Sebenarnya bangsa manusia itu tidaklah lebih bersih dari bangsa kami. Mereka menganggap bangsa kami kotor, karena mereka tidak bercermin dan tidak mengetahui kalau bangsa mereka lebih kotor. Mereka menganggap kami sumber penyakit, tapi sebenarnya bangsa merekalah penyabar penyakit yang maha nenakutkan. Mereka menganggap bangsa kami pencuri. Dan memang harus kami akui, bangsa kami sangat ahli dalam mencuri. Tapi sebenarnya mereka biang rajanya pencuri. Yang mereka curi bermilyard kali lebih banyak, bertriliyun kali lebih banyak. Mereka bahkan menganggap hak teman sendiri sebagai haknya. Kerakusan bangsa mereka (bangsa manusia) labih parah daripada bangsa kami. Dan mereka tidak menyadari itu semua.
Oh ya, pada suatu kali aku sedang berjalan-jalan di ruang perpustakaan. Tentu kamu heran kenapa aku ke sana? Aku ingin mengetahui perkembangan peradaban bangsa manusia. Namun tanpa sengaja aku menemukan selembar koran, yang di dalamnya ada gambar bangsa kami (tikus). Dan ada tulisan besar-besar yang berbunyi “TIKUS-TIKUS PARLEMEN VS TIKUS-TIKUS BIROKRAT”. Dan aku tidak habis pikir, sejak kapan bangsa tikus duduk di kursi parlemen? Dan bagaimana bisa bangsa tikus menjadi birokrat?
Mereka (bangsa manusia) menganggap bangsa nyamuk sebagai bangsa penghisap darah mereka. Namun darah yang dihisap bangsa nyamuk belum ada apa-apanya sama sekali. Karena bangsa manusia itu sangat suka menghisap darah sesama manusia. Begitukah yang disebut mahluk yang mengaku mempunyai hati nurani? Mereka menganggap bangsa kecoa menjijikkan. Sebenarnya bangsa mereka lebih menjijikan. Mereka berbau busuk. Sayang, bangsa manusia itu tidak mencium bau busuknya sendiri. Begitu juga dengan bangsa rayap. Mereka dituduh telah menggerogoti pilar-pilar rumah dan tiang, dan bangsa rayap dangan besar hati mengakuinya. Lain halnya dengan bangsa manusia itu, mereka telah menggerogoti jalan aspal, besi jembatan, material bangunan dan lain-lain. Tapi mereka (bangsa manusia) tidak mau mengakuinya.

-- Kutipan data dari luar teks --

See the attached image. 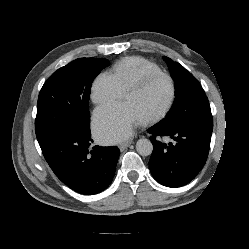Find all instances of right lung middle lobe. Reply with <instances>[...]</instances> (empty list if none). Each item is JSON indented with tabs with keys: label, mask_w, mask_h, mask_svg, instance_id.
I'll return each mask as SVG.
<instances>
[{
	"label": "right lung middle lobe",
	"mask_w": 249,
	"mask_h": 249,
	"mask_svg": "<svg viewBox=\"0 0 249 249\" xmlns=\"http://www.w3.org/2000/svg\"><path fill=\"white\" fill-rule=\"evenodd\" d=\"M108 63L106 59L79 58L51 75L44 83L37 103L35 131L38 142L55 133L90 129V88Z\"/></svg>",
	"instance_id": "obj_1"
}]
</instances>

Malam sudah larut sekali. Perutku sudah terasa sangat lapar, karena seharian belum makan apa-apa. Sambil cerita, aku cari makan, ya?

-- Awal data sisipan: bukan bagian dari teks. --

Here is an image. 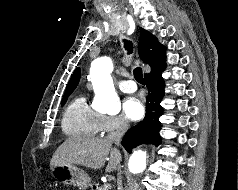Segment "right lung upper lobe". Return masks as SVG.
I'll return each instance as SVG.
<instances>
[{
    "label": "right lung upper lobe",
    "instance_id": "cb5924a9",
    "mask_svg": "<svg viewBox=\"0 0 238 190\" xmlns=\"http://www.w3.org/2000/svg\"><path fill=\"white\" fill-rule=\"evenodd\" d=\"M141 36L138 44V52L140 58L151 67V72L149 74H145V76H148L150 74H153L160 69H162L165 61V50L166 48L158 43L157 39L152 36L151 33L146 31L143 28H140ZM80 76V69L77 68L69 83L67 84L66 93H72L73 90L78 85Z\"/></svg>",
    "mask_w": 238,
    "mask_h": 190
}]
</instances>
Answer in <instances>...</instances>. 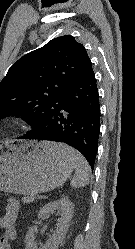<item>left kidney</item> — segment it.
Here are the masks:
<instances>
[{"label": "left kidney", "instance_id": "5707ae66", "mask_svg": "<svg viewBox=\"0 0 135 249\" xmlns=\"http://www.w3.org/2000/svg\"><path fill=\"white\" fill-rule=\"evenodd\" d=\"M55 211L61 214V218L52 236H50L45 244L38 246L35 241L34 232L29 230L26 234V249H58L60 242L65 237L69 228V223L73 215V203L67 197L50 202L40 209L38 219H44L47 215Z\"/></svg>", "mask_w": 135, "mask_h": 249}]
</instances>
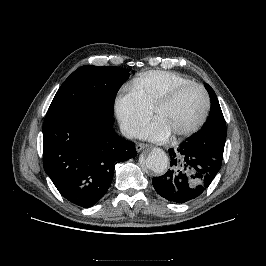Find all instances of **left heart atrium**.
I'll return each mask as SVG.
<instances>
[{
  "label": "left heart atrium",
  "instance_id": "1",
  "mask_svg": "<svg viewBox=\"0 0 266 266\" xmlns=\"http://www.w3.org/2000/svg\"><path fill=\"white\" fill-rule=\"evenodd\" d=\"M169 129L159 120H154L149 125L139 130L138 136L154 141H163L170 136Z\"/></svg>",
  "mask_w": 266,
  "mask_h": 266
}]
</instances>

Hmmm…aku mencium bau makanan. Arahnya dari sana, yuk temani aku! Tapi aku tidak melihat ada makanan. Jangan-jangan imajinasiku saja. Dan auwww…! tangan dan kakiku tidak dapat aku lepaskan. Rupanya ini perangkap. Aku terperangkap oleh lem. Mati aku!!

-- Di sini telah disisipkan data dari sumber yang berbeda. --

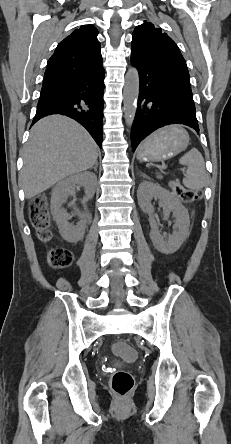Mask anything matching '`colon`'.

Maafkan aku ya? Aku harus mengakhiri ceritaku hanya sampai di sini. Aku akan mati seperti teman-temanku yang terperangkap jepretan, seperti bapak ibuku yang keracunan, seperti Minny, kekasihku yang terpanggang panah. Dan di atas kertas berperekat ini aku menyusul mereka. Dan Kami hanya berharap bangsa manusia sadar dan banyak berguru pada kami. Kami rukun dengan teman-teman kami, tapi mereka? Mereka bermusuhan dengan tetangganya, membunuh saudaranya, membantai anaknya. Bangsa manusia harus mulai bercermin pada bangsa kami. Siapa mereka sebenarnya. Kita semua adalah mahluk Tuhan. Yang harus saling mengasihi, saling menyayagi, saling berbagi dan kita saling membutuhkan.